== Segment start ==
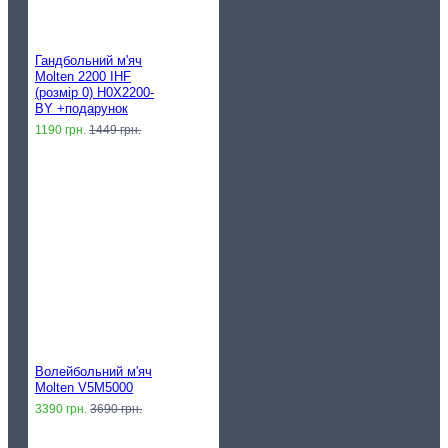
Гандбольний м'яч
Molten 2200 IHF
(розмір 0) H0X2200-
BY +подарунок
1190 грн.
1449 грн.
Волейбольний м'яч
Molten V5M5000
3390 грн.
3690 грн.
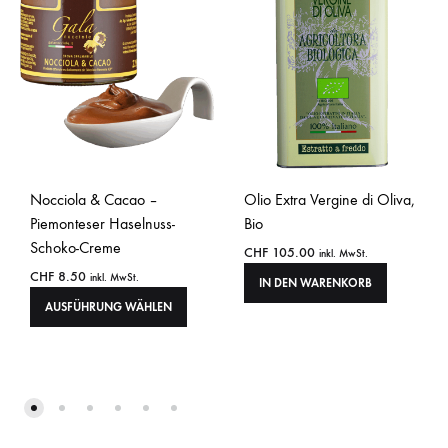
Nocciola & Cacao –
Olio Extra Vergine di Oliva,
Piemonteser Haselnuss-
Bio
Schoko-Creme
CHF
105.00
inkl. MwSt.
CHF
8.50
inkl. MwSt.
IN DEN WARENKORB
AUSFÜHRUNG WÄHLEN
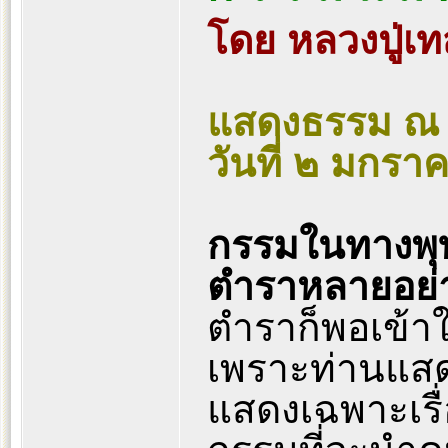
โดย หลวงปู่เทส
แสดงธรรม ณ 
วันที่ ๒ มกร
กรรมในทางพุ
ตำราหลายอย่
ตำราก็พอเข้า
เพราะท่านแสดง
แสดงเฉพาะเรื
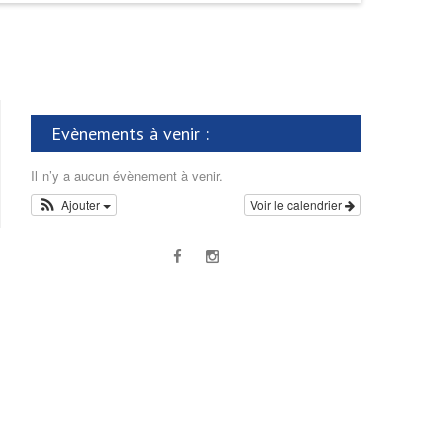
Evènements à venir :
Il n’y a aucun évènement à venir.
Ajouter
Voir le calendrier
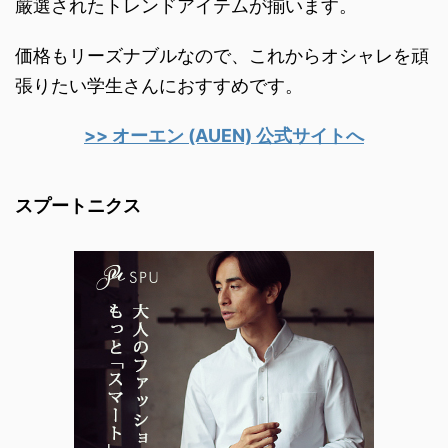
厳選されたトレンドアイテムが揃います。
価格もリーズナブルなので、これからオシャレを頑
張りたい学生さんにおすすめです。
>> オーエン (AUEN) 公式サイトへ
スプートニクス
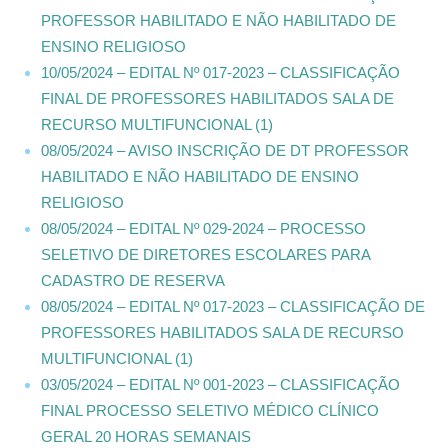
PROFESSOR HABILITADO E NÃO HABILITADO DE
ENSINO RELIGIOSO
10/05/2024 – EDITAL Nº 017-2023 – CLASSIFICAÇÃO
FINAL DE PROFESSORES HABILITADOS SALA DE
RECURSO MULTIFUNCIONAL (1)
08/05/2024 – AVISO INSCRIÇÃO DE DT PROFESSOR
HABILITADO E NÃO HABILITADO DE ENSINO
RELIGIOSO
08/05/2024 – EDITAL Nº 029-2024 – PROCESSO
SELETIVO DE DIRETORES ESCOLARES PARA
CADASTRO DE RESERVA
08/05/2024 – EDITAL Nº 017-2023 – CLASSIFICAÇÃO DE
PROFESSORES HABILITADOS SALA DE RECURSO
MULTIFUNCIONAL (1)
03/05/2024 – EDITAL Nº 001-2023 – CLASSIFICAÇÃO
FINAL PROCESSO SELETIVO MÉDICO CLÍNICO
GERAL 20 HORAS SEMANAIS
== Segment end ==
Show each line of the material where the word "EDITAL" occurs.

RESULT —
10/05/2024 – EDITAL Nº 017-2023 – CLASSIFICAÇÃO
08/05/2024 – EDITAL Nº 029-2024 – PROCESSO
08/05/2024 – EDITAL Nº 017-2023 – CLASSIFICAÇÃO DE
03/05/2024 – EDITAL Nº 001-2023 – CLASSIFICAÇÃO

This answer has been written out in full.